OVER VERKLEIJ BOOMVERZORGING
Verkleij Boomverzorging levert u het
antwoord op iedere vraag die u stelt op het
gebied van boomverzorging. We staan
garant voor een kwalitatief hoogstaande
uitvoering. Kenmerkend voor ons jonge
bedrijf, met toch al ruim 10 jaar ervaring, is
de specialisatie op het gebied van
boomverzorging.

..............................

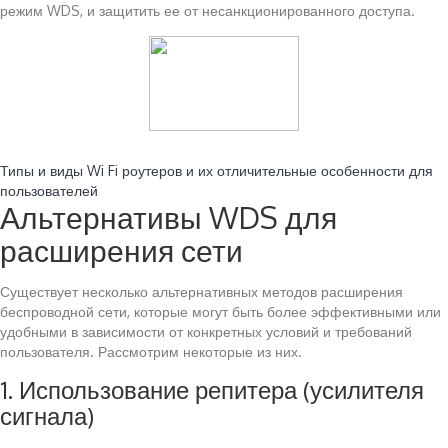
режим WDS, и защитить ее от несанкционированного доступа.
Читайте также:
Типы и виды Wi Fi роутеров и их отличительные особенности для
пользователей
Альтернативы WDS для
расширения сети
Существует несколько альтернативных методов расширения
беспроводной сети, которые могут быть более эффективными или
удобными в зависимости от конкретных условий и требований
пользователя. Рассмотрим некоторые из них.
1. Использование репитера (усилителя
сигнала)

..............................

All that is wanted is the stretch of lines above from the one containing "OVER VERKLEIJ BOOMVERZORGING" through the one containing "de specialisatie op het gebied van", duplicated exactly.

RESPONSE TO THIS EXERCISE »
OVER VERKLEIJ BOOMVERZORGING
Verkleij Boomverzorging levert u het
antwoord op iedere vraag die u stelt op het
gebied van boomverzorging. We staan
garant voor een kwalitatief hoogstaande
uitvoering. Kenmerkend voor ons jonge
bedrijf, met toch al ruim 10 jaar ervaring, is
de specialisatie op het gebied van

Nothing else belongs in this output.